Adjoint path-kernel method for backpropagation and data assimilation in unstable diffusions
Angxiu Ni
TL;DR
The paper develops an adjoint path-kernel framework for computing parameter-gradients of discrete-time and continuous-time stochastic systems, including non-hyperbolic dynamics with multiplicative noise. A key feature is a shared main term across many parameters, yielding near-parameter-count-free cost and enabling gradient-based optimization in high dimensions and over long horizons, even when gradients explode. The authors demonstrate the approach on Lorenz-96 with multiplicative noise and integrate it into a challenging 4D-Var data assimilation setting with partial observations and unknown dynamics, solved via stochastic gradient descent.
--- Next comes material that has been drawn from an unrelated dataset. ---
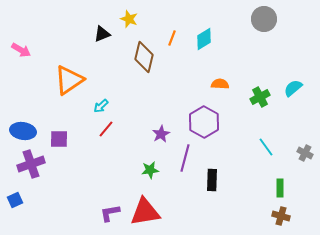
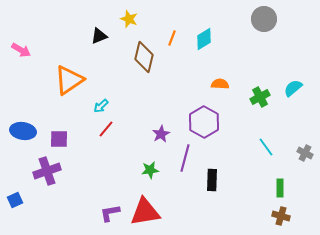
black triangle: moved 3 px left, 2 px down
purple cross: moved 16 px right, 7 px down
This advances stable long-horizon learning and parameter inference in chaotic diffusion systems and offers practical tools for high-dimensional data assimilation tasks.
Abstract
We derive the adjoint path-kernel method for computing parameter-gradients (linear responses) of SDEs. Its cost is almost independent of the number of parameters, and it works for non-hyperbolic systems with parameter-controlled multiplicative noise. With this new formula, we extend the conventional backpropagation method to settings with gradient explosion, and demonstrate it on the 40-dimensional Lorenz 96 system. Moreover, we consider a difficult version of the 4D-Var data assimilation problem where (1) the deterministic part of the model is chaotic, (2) the loss is a single long-time functional accounting for discrepancies in both the observations and the dynamics, (3) some parameters in the dynamics are unknown, and (4) some coordinates of the states cannot be observed, and cannot be reasonably inferred from other coordinates within a short time. We model the correction term at each time-step separately as a parameterized function of the random state. With our new tool, we can run stochastic gradient descent to find the path and parameters that best match the low-dimensional observation data. We demonstrate this on the 10D Lorenz-96 system with 8D observations.